— Ладно, — согласился я. Рая этого никогда бы не сказала. Она бы не выстроила всей этой цепочки. — Останемся сами собою, это лучше всего. Нам поздно менять лицо и суть свою. Да и зачем?
— А если бы было ради чего? Ты сейчас разве не перестраиваешься? У тебя была Рая, а теперь у тебя я. И работа совсем другая.
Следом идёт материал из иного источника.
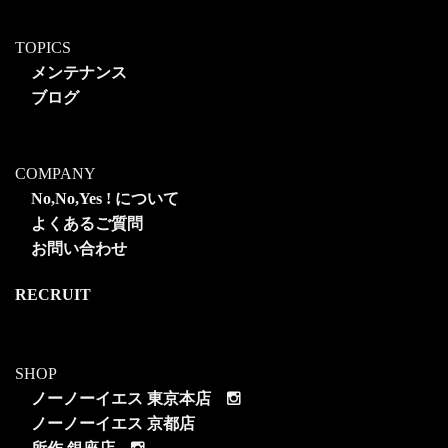
TOPICS
メンテナンス
ブログ
COMPANY
No,No,Yes ! について
よくあるご質問
お問い合わせ
RECRUIT
SHOP
ノーノーイエス 東京本店
ノーノーイエス 京都店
Значит, и в тебе что-то поменяется.
— Ты все правильно обосновала, я согласен. Правда, мне кажется, что я каким был, таким и остался. Разве что ума-разума поднабрался.
— А это не приобретение? Ты когда-нибудь с Раей обсуждал все это?
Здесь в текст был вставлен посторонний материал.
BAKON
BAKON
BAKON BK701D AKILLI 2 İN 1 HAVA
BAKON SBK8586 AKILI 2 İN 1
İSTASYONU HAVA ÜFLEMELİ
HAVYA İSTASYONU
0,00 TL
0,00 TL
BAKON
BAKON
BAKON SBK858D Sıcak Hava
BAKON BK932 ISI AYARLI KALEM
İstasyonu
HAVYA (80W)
— Нет, — признался я. И удивился ее проницательности. Я как раз подумал об этом.
— Но почему? Ей было не интересно, она далека от всего этого? Тебе было не интересно?
— На каждый из твоих вопросов я могу ответить положительно. Но ты сама знаешь, что не похожа на Раису.
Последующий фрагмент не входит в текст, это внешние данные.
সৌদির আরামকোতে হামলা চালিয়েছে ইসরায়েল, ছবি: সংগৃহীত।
— Однако, — сказала она с вызовом, — это вовсе не значит, что ей до меня далеко.
— Не значит, коли ты так ставишь вопрос, — спокойно согласился я.
— Тогда верно будет предположить, что чем-то я лучше ее, а чем-то она лучше меня?
— Это можно предположить, сравнивая себя с любым человеком.
— Не очень-то ты меня любишь, если думаешь так. Если не видишь разницы, сравнивая нас.
— Успокойся. Выбор сделан, и незачем унижать несчастную женщину.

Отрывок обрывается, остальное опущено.